CVE-2023-49823: 
WordPress vulnerability analysis and mitigation

A Stored Cross-Site Scripting (XSS) vulnerability was discovered in BoldThemes Bold Page Builder WordPress plugin, tracked as CVE-2023-49823. The vulnerability affects versions up to and including 4.6.1 of the plugin. The issue was initially reported by Ngô Thiên An (ancorn_ from VNPT-VCI) on September 27, 2023, and was publicly disclosed on December 5, 2023 (Patchstack Database).

The vulnerability is classified as CWE-79: Improper Neutralization of Input During Web Page Generation ('Cross-site Scripting'). It received a CVSS v3.1 base score of 6.5 (Medium) with the vector string CVSS:3.1/AV:N/AC:L/PR:L/UI:R/S:C/C:L/I:L/A:L according to Patchstack's assessment, while the NVD assigned a slightly lower score of 5.4 (Medium) with the vector string CVSS:3.1/AV:N/AC:L/PR:L/UI:R/S:C/C:L/I:L/A:N (NVD).

The vulnerability could allow a malicious actor to inject malicious scripts, including redirects, advertisements, and other HTML payloads into the website.
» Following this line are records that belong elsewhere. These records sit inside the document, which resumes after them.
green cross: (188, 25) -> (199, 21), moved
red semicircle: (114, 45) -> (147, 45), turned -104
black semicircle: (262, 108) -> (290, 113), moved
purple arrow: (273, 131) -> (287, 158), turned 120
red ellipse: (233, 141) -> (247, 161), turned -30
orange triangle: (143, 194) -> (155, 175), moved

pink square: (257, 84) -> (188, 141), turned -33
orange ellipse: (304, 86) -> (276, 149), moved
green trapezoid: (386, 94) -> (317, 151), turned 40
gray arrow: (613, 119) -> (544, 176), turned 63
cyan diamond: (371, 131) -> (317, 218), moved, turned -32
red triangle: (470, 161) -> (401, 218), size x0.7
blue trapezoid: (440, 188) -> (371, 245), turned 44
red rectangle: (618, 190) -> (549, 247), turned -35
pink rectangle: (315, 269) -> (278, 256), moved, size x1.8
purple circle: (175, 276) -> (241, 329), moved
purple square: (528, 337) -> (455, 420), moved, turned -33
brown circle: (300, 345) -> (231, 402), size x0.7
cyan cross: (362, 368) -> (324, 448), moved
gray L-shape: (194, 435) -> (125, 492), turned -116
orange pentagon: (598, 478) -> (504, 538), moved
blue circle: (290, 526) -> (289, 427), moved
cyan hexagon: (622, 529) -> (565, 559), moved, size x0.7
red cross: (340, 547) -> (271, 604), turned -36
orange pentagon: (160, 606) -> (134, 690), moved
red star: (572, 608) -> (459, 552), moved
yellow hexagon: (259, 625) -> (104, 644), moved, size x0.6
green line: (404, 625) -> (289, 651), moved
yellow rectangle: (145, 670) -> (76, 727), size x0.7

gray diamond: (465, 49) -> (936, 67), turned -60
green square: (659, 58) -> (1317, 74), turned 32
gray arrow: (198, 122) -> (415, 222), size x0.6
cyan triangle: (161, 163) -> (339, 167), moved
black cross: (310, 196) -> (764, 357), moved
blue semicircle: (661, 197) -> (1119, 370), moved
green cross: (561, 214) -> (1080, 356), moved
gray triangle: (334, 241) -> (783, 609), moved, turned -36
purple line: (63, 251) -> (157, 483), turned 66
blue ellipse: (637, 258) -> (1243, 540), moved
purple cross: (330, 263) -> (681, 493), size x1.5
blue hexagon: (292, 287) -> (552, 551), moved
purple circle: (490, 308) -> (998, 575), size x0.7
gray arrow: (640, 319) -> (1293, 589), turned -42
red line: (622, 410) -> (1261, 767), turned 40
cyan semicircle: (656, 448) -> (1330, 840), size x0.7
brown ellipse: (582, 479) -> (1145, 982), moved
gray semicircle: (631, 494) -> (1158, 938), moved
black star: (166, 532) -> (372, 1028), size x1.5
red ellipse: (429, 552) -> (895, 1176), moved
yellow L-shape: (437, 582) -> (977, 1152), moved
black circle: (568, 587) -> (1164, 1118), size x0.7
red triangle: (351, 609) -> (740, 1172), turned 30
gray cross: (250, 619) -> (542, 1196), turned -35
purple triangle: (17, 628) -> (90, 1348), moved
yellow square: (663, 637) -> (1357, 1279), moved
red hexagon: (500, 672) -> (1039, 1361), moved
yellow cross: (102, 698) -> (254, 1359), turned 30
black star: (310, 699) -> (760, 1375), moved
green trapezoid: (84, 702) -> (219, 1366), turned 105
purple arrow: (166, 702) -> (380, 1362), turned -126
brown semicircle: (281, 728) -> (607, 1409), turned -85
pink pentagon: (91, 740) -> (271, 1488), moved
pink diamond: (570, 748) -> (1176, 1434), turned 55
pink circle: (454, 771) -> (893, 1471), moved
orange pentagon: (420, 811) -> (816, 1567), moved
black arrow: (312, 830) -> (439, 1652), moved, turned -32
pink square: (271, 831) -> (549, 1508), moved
These injected scripts would be executed when visitors access the affected site. The attack requires user interaction and has the potential to compromise the confidentiality and integrity of the affected system (Patchstack Database).

The vulnerability has been fixed in version 4.7.0 of the Bold Page Builder plugin. Users are advised to update to version 4.7.0 or later to remediate the vulnerability. Patchstack users have the additional option to enable auto-updates for vulnerable plugins (Patchstack Database).